/delven-js

ECMAScript parser

Primary LanguageJavaScriptApache License 2.0Apache-2.0

delven-js

ECMAScript parser written in TypeScript using ANTL(EBNF) for grammar and lexer generation that generates ESTree-compatible AST.

Features

  • Fully supported ECMAScript 2020
  • ESTree Spec compliant
  • Well tested ~1000 unit tests

Installation

npm install --save delven-js

Example usage

    import ASTParser from "./ASTParser"

    const code = `let x = ()=> {1}`
    const ast = ASTParser.parse({ type: "code", value: code });
    console.info(JSON.stringify(ast))

Output

{
    "type": "Program",
    "body": [
        {
            "type": "VariableDeclaration",
            "declarations": [
                {
                    "type": "VariableDeclarator",
                    "id": {
                        "type": "Identifier",
                        "name": "x"
                    },
                    "init": {
                        "type": "ArrowFunctionExpression",
                        "id": null,
                        "params": [],
                        "body": {
                            "type": "Literal",
                            "value": 1,
                            "raw": "1",
                            "start": 0,
                            "end": 0
                        },
                        "generator": false,
                        "expression": true,
                        "async": false
                    }
                }
            ],
            "kind": "let"
        }
    ],
    "sourceType": "module",
    "start": 0,
    "end": 0
}

API

Development Setup

Notes on why certain thing have been done and how they has been overcomed.

nvm cache clear
nvm install v14.5.0
nvm use v14.5.0

npm install

Start publishing changes

 npx babel --watch src --out-dir dist --extensions '.ts'  --source-maps inline
 antlr4 -Dlanguage=JavaScript *.g4 -o ../parser -visitor -no-listener

Run ESLint

npx eslint ./src/

Run

Enable / Disable trace warnings Warning: Accessing non-existent property 'INVALID_ALT_NUMBER' of module exports inside circular dependency

node --trace-warnings ./dist/index
node --no-warnings  ./dist/index

Grammars

ANTL grammar based on the official ANTL4 ecma/javascript grammar

This build includes fixes to both grammars and ANTL javascript runtimes.

Footnotes

Grammar is annotated with footnotes that descbe why it diverged from the main. Pull reuqest are in place to have them merged into main.

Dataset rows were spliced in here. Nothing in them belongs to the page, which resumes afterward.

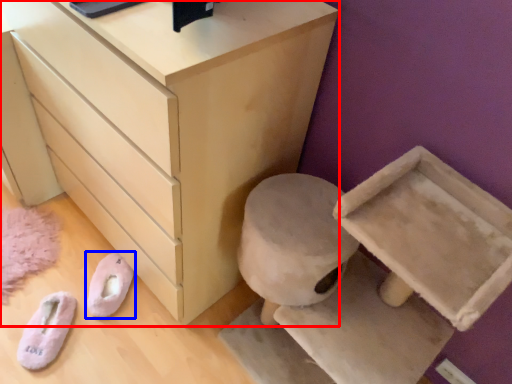 Question: Which object appears farthest to the camera in this image, chest of drawers (highlighted by a red box) or footwear (highlighted by a blue box)?

Choices:
 (A) chest of drawers
 (B) footwear

Answer: (B) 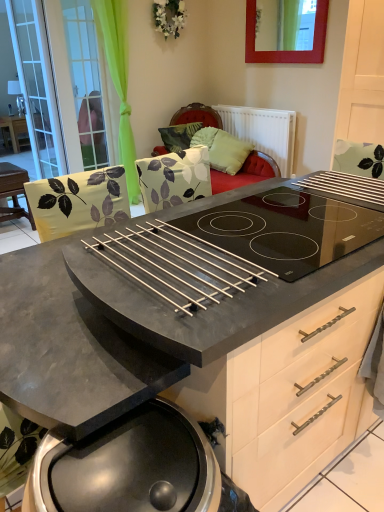 At what (x,y) coordinates should I click in order to perform the action: click on blank space situated above white matte radiator at upper center (from a real-world perspective). Please return your answer as a coordinate pair (x, y). Looking at the image, I should click on (258, 104). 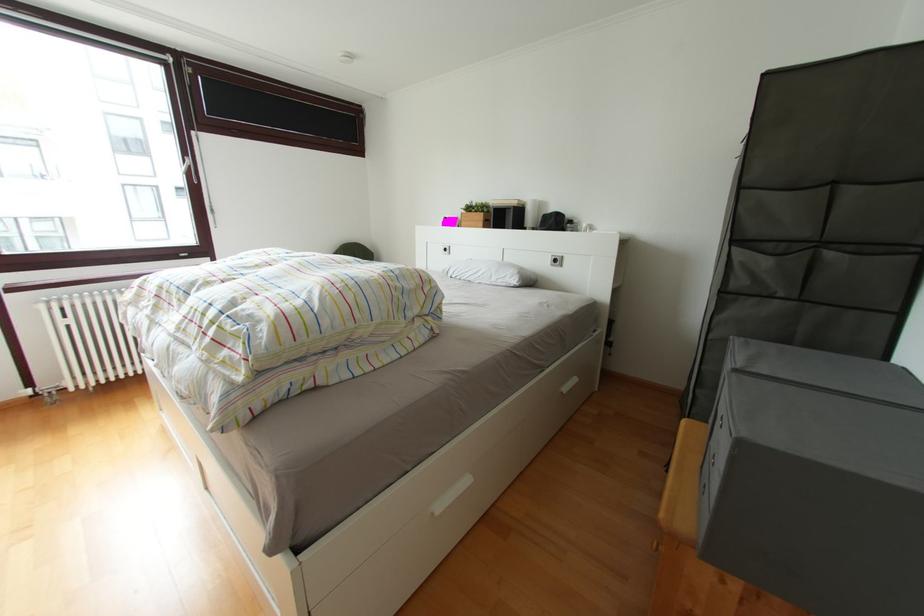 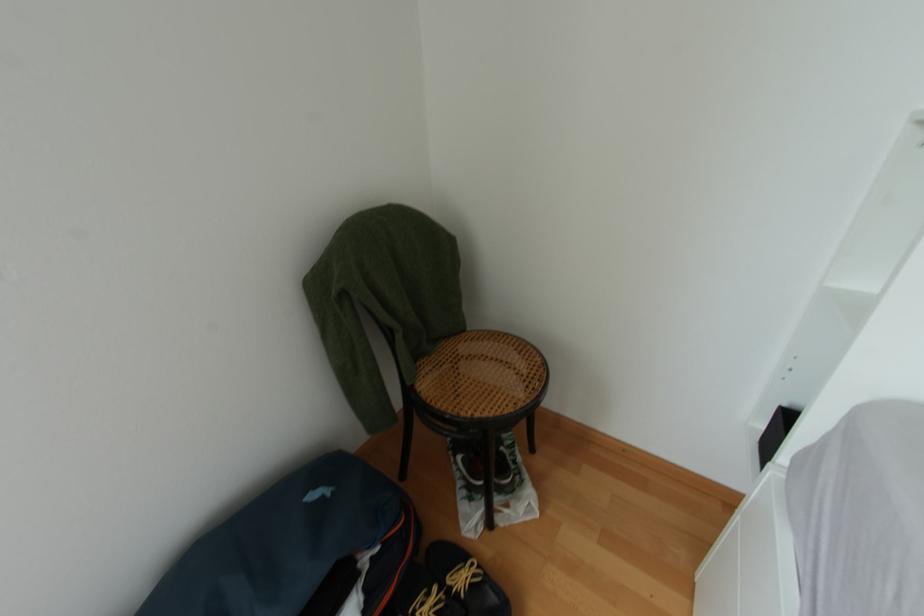 The images are taken continuously from a first-person perspective. In which direction are you moving?

The cameraman moved toward left, forward. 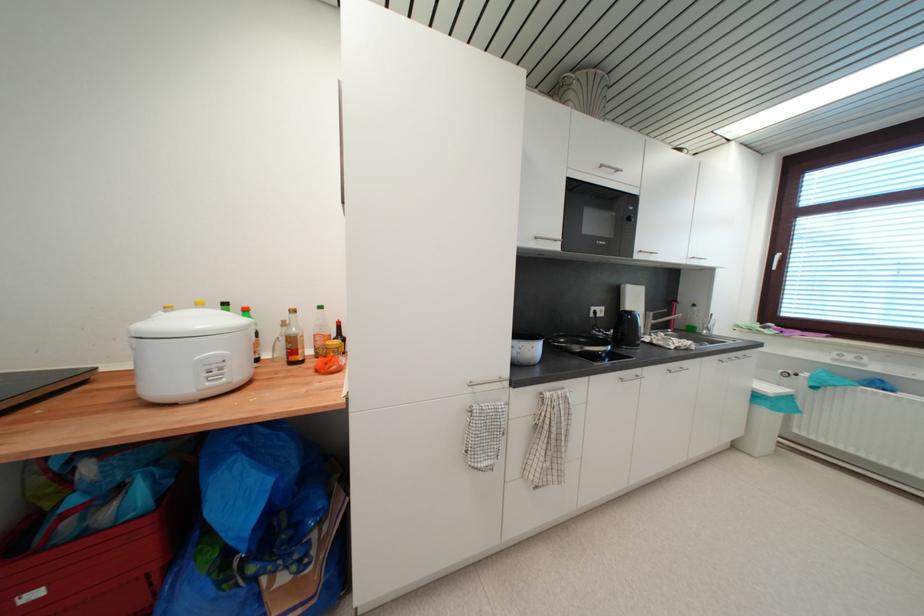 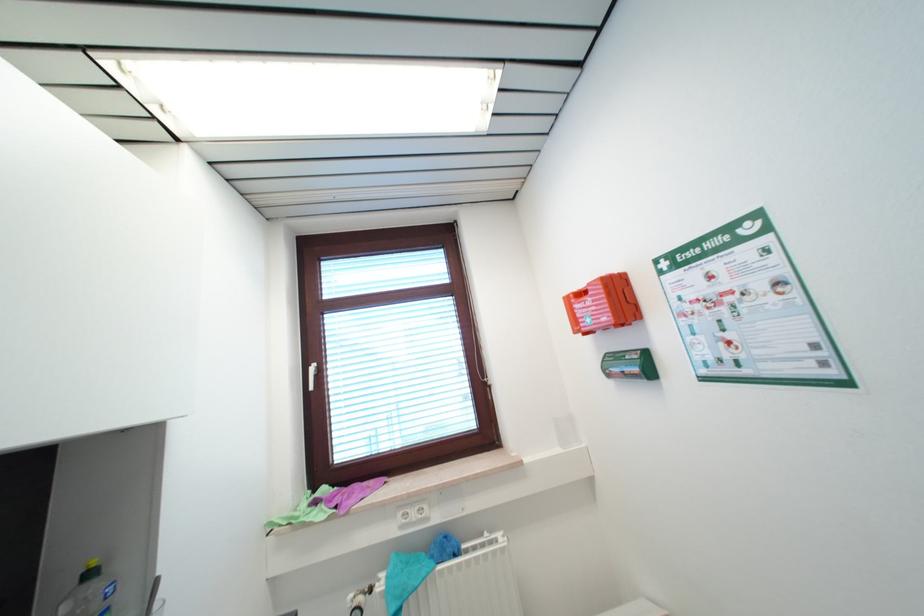 Where in the second image is the point corresponding to [742,328] from the first image?

(274, 525)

1 Grammar causing infinive loop

See #6

footnone : Fix null check in ./node_modules/antlr4/Utils.js

3. Order swapped for NewExpression and ArgumentsExpression

This is necessary so the expression in form will be evaluated as NewExpression with 3 nodes(NEW singleExpression arguments?) and not as NewExpression with 2 nodes(NEW singleExpression) where singleExpression is a ArgumentsExpression node.

let x = new z(...k)

4 New not resolving properly

    | New singleExpression arguments?                                       # NewExpression      // GB:footnote 4
    | New '.' identifier                                                    # MetaExpression // new.target
    | singleExpression arguments                                            # ArgumentsExpression

5. Arrow function

Issue with () => {} resolving as object literal while it should have been an arrow function with empty BlockStatement

6. Yield : YieldExpression

There are two issues with YieldStatement

  1. Inifnitive loop causing stackoverflow.
  2. Not properly handling generator functions yield *fun()

Issue #1 was fixed by removing 'eos' from original rule. Issue #2 was fixed by adding support to handle Yield with generatators. Broke down declaration into two separate rules, order here is important as the yield start will get evaluated as MuliplicativeExpression due to singleExpression being produced by expressionSequence

Original EBNF

yieldExpression
    : Yield ({this.notLineTerminator()}? expressionSequence)? eos

Updated EBNF

yieldDeclaration
    : Yield {this.notLineTerminator()} ('*')? expressionSequence
    | Yield eos
    ;

Reference : [https://tc39.es/ecma262/#prod-YieldExpression] [https://tc39.es/ecma262/#sec-generator-function-definitions-runtime-semantics-evaluation]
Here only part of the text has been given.